▸ **Data to process**:
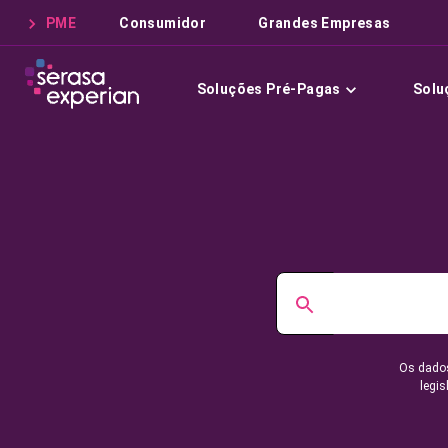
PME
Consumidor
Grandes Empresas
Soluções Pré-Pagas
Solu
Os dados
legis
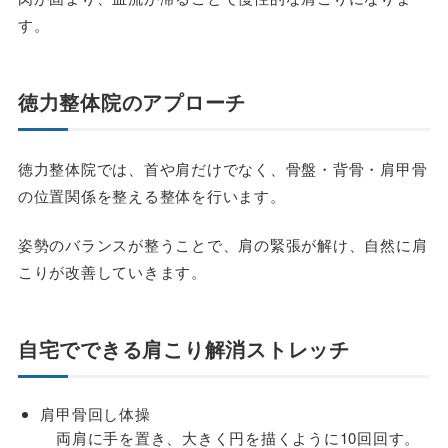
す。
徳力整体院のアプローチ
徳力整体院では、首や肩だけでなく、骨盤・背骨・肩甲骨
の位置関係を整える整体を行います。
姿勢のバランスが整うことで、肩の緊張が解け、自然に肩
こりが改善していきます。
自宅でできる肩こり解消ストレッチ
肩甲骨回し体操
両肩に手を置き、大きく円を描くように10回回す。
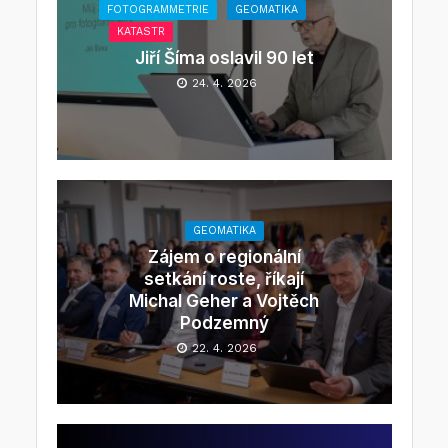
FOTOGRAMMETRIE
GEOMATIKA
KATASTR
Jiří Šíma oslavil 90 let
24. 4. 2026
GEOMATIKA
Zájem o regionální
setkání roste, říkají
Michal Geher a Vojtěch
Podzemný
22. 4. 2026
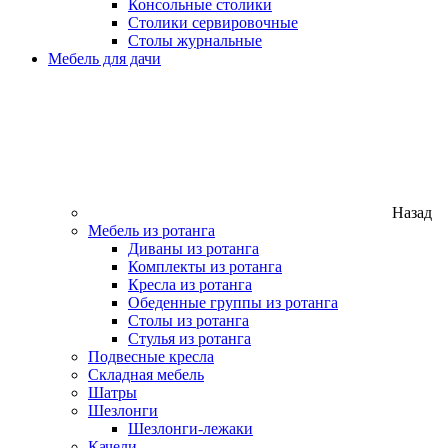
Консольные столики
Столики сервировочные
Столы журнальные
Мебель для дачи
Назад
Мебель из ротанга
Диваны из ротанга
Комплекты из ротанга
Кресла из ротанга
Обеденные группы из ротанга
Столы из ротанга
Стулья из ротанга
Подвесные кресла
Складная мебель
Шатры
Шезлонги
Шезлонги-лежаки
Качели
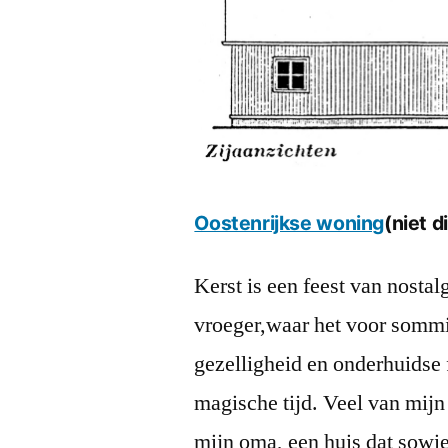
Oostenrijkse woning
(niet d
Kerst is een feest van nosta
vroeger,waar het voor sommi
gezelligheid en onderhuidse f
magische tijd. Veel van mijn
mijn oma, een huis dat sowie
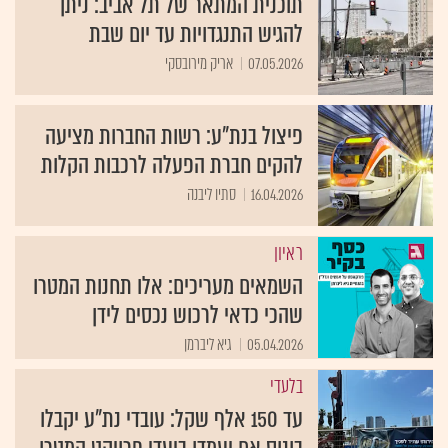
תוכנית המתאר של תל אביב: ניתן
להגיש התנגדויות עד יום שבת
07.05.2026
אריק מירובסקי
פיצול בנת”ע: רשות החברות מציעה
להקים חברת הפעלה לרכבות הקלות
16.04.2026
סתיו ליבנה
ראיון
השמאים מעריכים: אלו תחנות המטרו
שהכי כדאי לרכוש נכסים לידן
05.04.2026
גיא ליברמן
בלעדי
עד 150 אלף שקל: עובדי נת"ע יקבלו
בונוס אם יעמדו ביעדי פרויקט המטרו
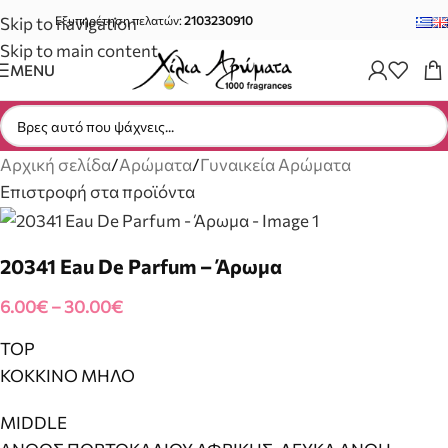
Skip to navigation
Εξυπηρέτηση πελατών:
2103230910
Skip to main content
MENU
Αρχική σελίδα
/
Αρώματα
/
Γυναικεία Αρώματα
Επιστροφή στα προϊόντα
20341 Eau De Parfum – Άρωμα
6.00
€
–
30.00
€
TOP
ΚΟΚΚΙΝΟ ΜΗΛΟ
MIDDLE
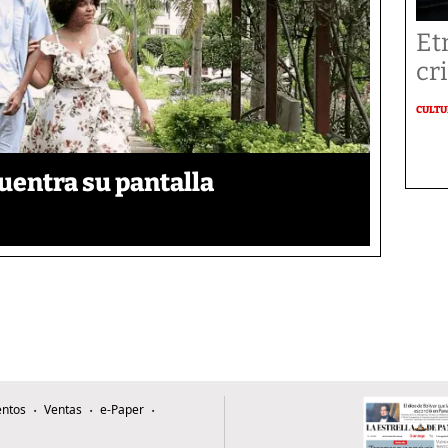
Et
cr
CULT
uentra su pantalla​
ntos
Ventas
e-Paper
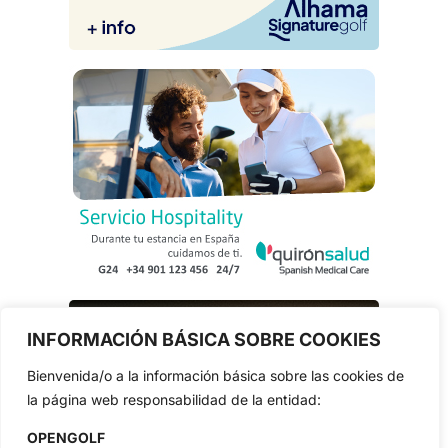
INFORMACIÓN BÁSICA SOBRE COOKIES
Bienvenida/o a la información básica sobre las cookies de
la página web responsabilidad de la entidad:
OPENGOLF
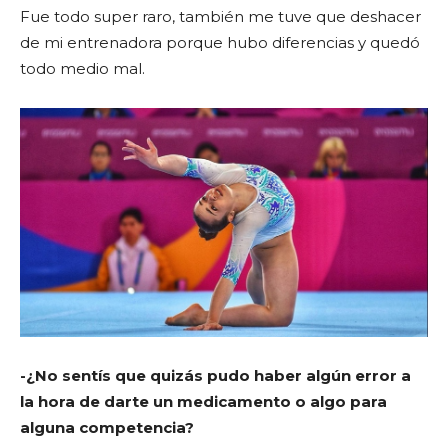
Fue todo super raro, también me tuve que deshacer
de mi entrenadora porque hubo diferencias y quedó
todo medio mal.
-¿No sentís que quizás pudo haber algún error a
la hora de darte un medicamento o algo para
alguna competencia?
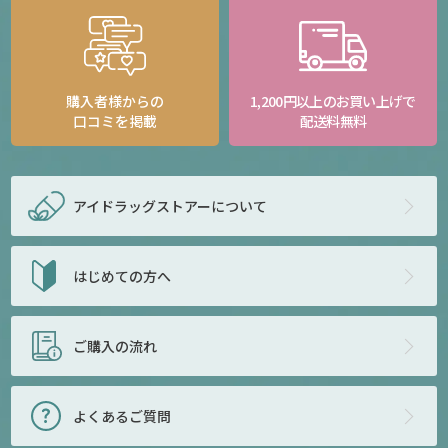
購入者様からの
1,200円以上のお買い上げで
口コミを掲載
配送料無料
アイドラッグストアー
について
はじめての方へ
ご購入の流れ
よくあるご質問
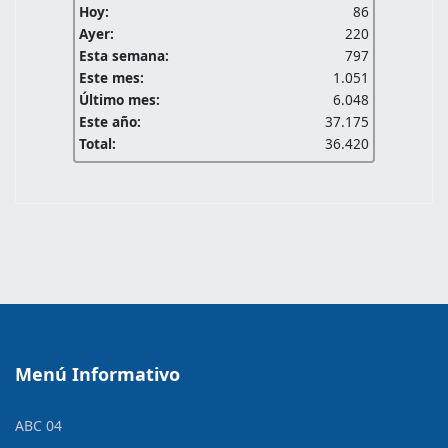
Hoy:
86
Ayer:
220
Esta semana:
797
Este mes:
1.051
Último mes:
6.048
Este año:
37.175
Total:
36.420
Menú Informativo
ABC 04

▸ **Exercise aim**: Repeat all of the records verbatim, leaving out the pictures.

▸ **Reply**:
PME
Consumidor
Grandes Empresas
Soluções Pré-Pagas
Solu
Os dados
legis
す。
徳力整体院のアプローチ
徳力整体院では、首や肩だけでなく、骨盤・背骨・肩甲骨
の位置関係を整える整体を行います。
姿勢のバランスが整うことで、肩の緊張が解け、自然に肩
こりが改善していきます。
自宅でできる肩こり解消ストレッチ
肩甲骨回し体操
両肩に手を置き、大きく円を描くように10回回す。
FOTOGRAMMETRIE
GEOMATIKA
KATASTR
Jiří Šíma oslavil 90 let
24. 4. 2026
GEOMATIKA
Zájem o regionální
setkání roste, říkají
Michal Geher a Vojtěch
Podzemný
22. 4. 2026
Консольные столики
Столики сервировочные
Столы журнальные
Мебель для дачи
Назад
Мебель из ротанга
Диваны из ротанга
Комплекты из ротанга
Кресла из ротанга
Обеденные группы из ротанга
Столы из ротанга
Стулья из ротанга
Подвесные кресла
Складная мебель
Шатры
Шезлонги
Шезлонги-лежаки
Качели
Oostenrijkse woning
(niet d
Kerst is een feest van nosta
vroeger,waar het voor sommi
gezelligheid en onderhuidse f
magische tijd. Veel van mijn
mijn oma, een huis dat sowie
תוכנית המתאר של תל אביב: ניתן
להגיש התנגדויות עד יום שבת
07.05.2026
אריק מירובסקי
פיצול בנת”ע: רשות החברות מציעה
להקים חברת הפעלה לרכבות הקלות
16.04.2026
סתיו ליבנה
ראיון
השמאים מעריכים: אלו תחנות המטרו
שהכי כדאי לרכוש נכסים לידן
05.04.2026
גיא ליברמן
בלעדי
עד 150 אלף שקל: עובדי נת"ע יקבלו
בונוס אם יעמדו ביעדי פרויקט המטרו
Skip to navigation
Εξυπηρέτηση πελατών:
2103230910
Skip to main content
MENU
Αρχική σελίδα
/
Αρώματα
/
Γυναικεία Αρώματα
Επιστροφή στα προϊόντα
20341 Eau De Parfum – Άρωμα
6.00
€
–
30.00
€
TOP
ΚΟΚΚΙΝΟ ΜΗΛΟ
MIDDLE
Et
cr
CULT
uentra su pantalla​
ntos
Ventas
e-Paper
INFORMACIÓN BÁSICA SOBRE COOKIES
Bienvenida/o a la información básica sobre las cookies de
la página web responsabilidad de la entidad:
OPENGOLF
Fue todo super raro, también me tuve que deshacer
de mi entrenadora porque hubo diferencias y quedó
todo medio mal.
-¿No sentís que quizás pudo haber algún error a
la hora de darte un medicamento o algo para
alguna competencia?
購入者様からの
1,200円以上のお買い上げで
口コミを掲載
配送料無料
アイドラッグストアー
について
はじめての方へ
ご購入の流れ
よくあるご質問
Hoy:
86
Ayer:
220
Esta semana:
797
Este mes:
1.051
Último mes:
6.048
Este año:
37.175
Total:
36.420
Menú Informativo
ABC 04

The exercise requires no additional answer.